What are Math Mini Courses?
A+ now offers 20 online Math Mini Courses which provide in-depth and consistent review from the very basics to advanced concepts. There are multimedia lessons, interactive review, worksheets, automatic grading/tracking, progress reports, offline practice and more. Each course focuses on one specific content area (addition, multiplication, fractions, time, money, geometry, etc) for elementary and middle school level mathematics. These math courses can be completed in 2-3 months, but the subscriptions are for one year, which means you have more flexibility in how you use them.
How Did We Use It?
The crew was given the opportunity to review two Math Mini Courses. This review came along right around the time we were preparing for a move for husband's job. A friend told me to look at it as an adventure, but I was a little worried about finishing out the school year while working on the logistics of moving. Our boys use a mastery approach to mathematics, so they typically have a narrow focus of subject matter anyway. I noticed that what's covered in the last few lessons of our math curriculum isn't vital to mastering the content, so I don't necessarily need to finish it. At the same time, I didn't want them to just let those skills sit idle, so I felt like it would be beneficial to assign them each a Math Mini Course that covers the same topic as their math curriculum's focus. It would allow them to review and see the material from a different perspective, and give me peace of mind that they were still working and finishing out the school year covering relevant content. Since it's an online course, I don't have to worry about curriculum strewn about while we're packing, and I can multi-task a little more since I'm not the one doing the primary teaching.

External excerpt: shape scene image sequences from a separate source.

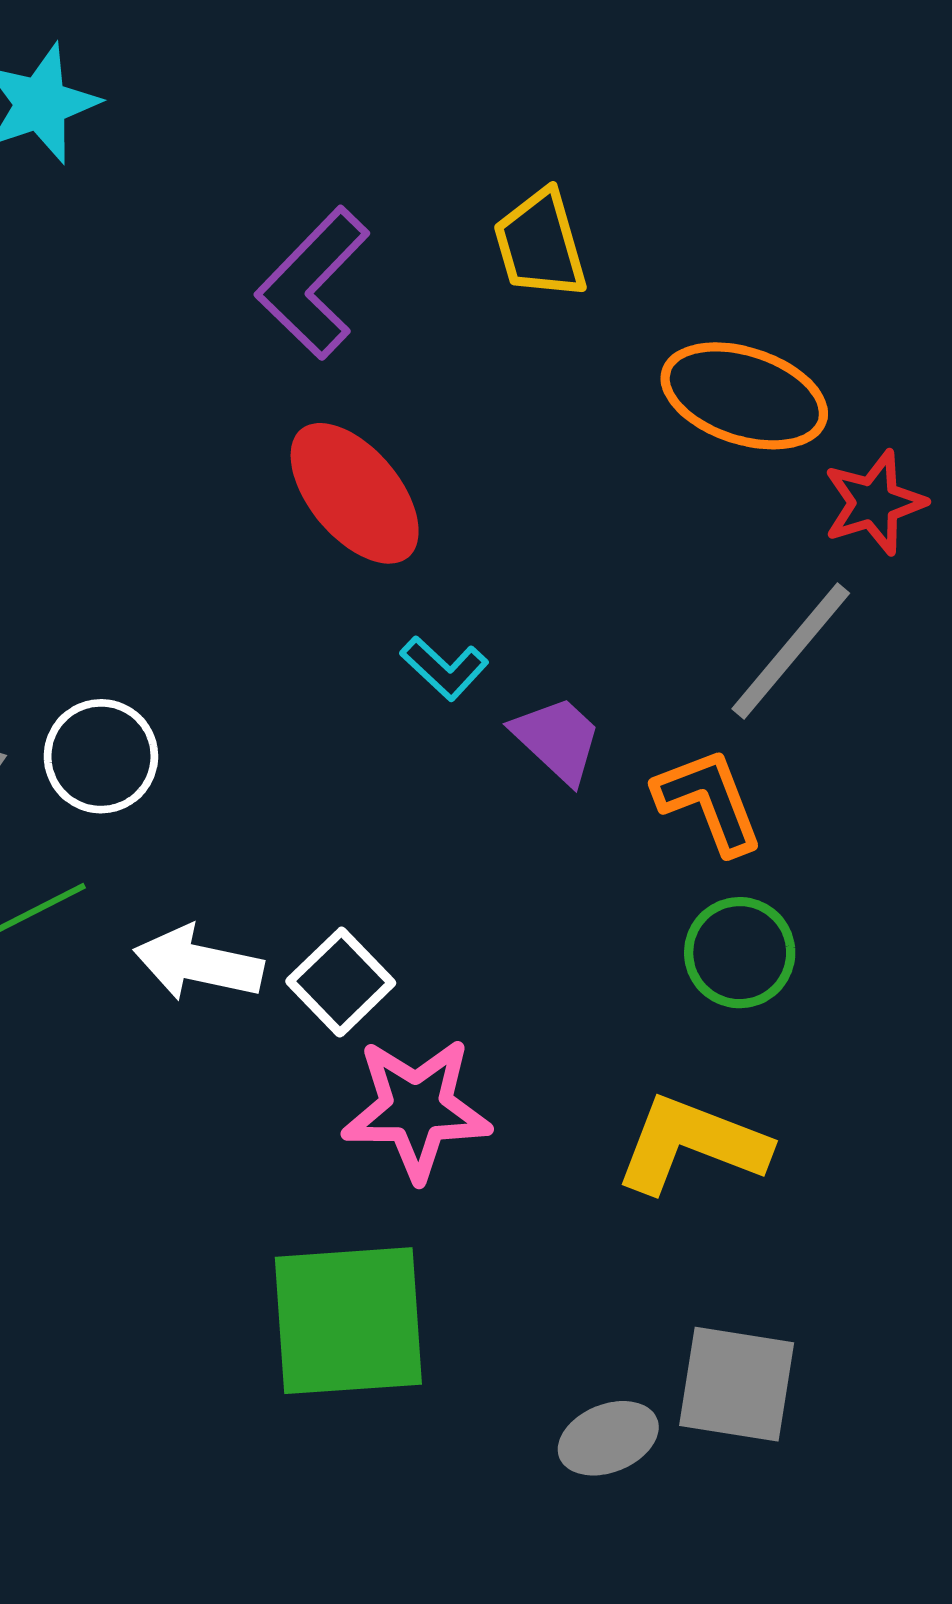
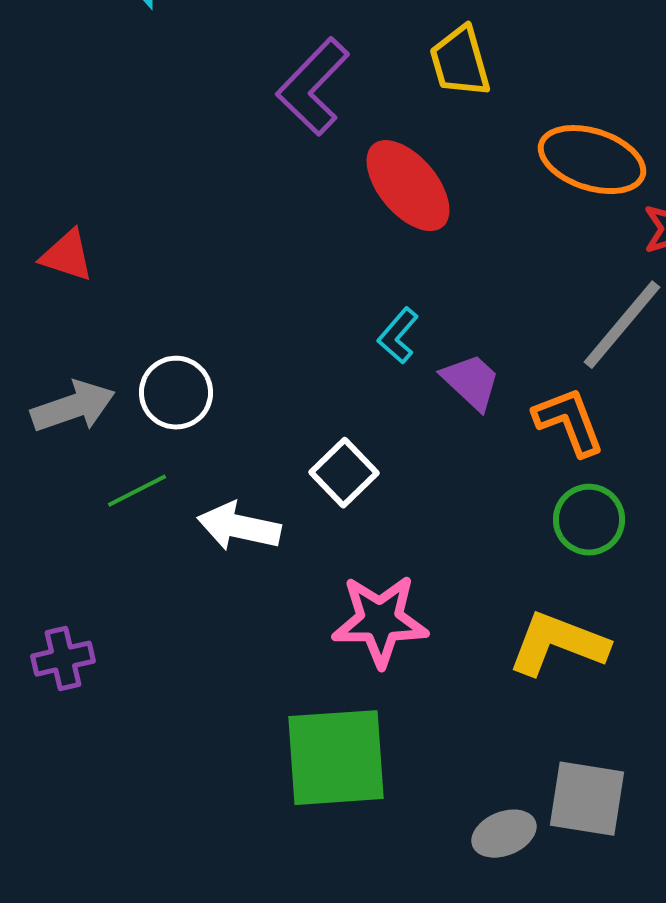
red ellipse: (355, 493) -> (408, 186), moved
cyan L-shape: (444, 668) -> (398, 336), turned 88
white square: (341, 982) -> (344, 473), moved

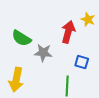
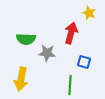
yellow star: (88, 19) -> (89, 13), moved
green semicircle: (21, 38) -> (26, 39), turned -30

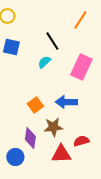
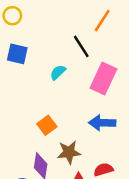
black line: (52, 41) -> (81, 46), moved
blue arrow: (66, 102) -> (102, 123), moved

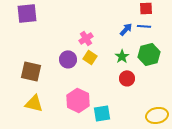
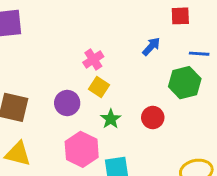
blue line: (144, 26) -> (199, 54), moved
green star: (122, 56) -> (111, 119), moved
purple circle: (68, 59) -> (67, 103), moved

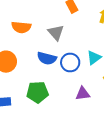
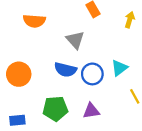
orange semicircle: (21, 27) -> (34, 21), moved
purple triangle: (83, 94) -> (91, 111), moved

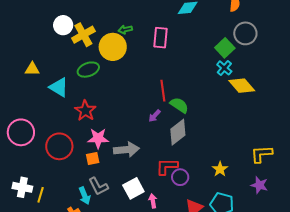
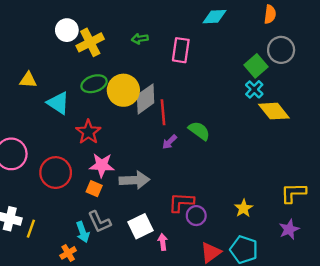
yellow circle: (113, 47) -> (123, 90), moved
red line: (163, 91) -> (163, 112), moved
gray diamond: (178, 132) -> (146, 99), moved
orange square: (93, 158) -> (94, 189), turned 32
purple star: (259, 185) -> (289, 229), turned 30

Elliott was assigned Elementary and Middle School Multiplication. This course is geared for students in 2nd-6th Grade. There are 13 lessons. It begins with an introduction to multiplication and how it relates to addition. It moves into multiplication tables, and multiplication tricks. By the end, it covers multiple digit multiplication. I knew that it would all be familiar to Elliott, because we've already covered everything, but I also know he's a kid who appreciates having some "easy" lessons every now and then too, and I was looking forward to him having some review for the end of the year.
Emory was assigned Early Elementary Subtraction, which is written for 1st-3rd grade students. It has fifteen lessons that begin with an introduction to subtraction and works up to regrouping and multiple digit subtraction. Since his primary focus has been only single digit addition and subtraction, I knew some of this would be "beyond" what he's covered at this point (he's only 6 years old) so I was okay with him working more slowly through it. With a year's subscription, there's plenty of time to mature into the rest of the lessons.
Signing up wasn't too difficult, but I find the navigation to be a little tedious. For myself and two children, it is actually three accounts with separate usernames and passwords. That's not necessarily a bad thing, because I like that they have their own accounts which tracks their work. It means signing in and out to access each account, and then multiple clicks through the program before a new window finally launches for the actual course. Then you have to navigate through the course, and there are multiple screens, depending on which activity you are completing.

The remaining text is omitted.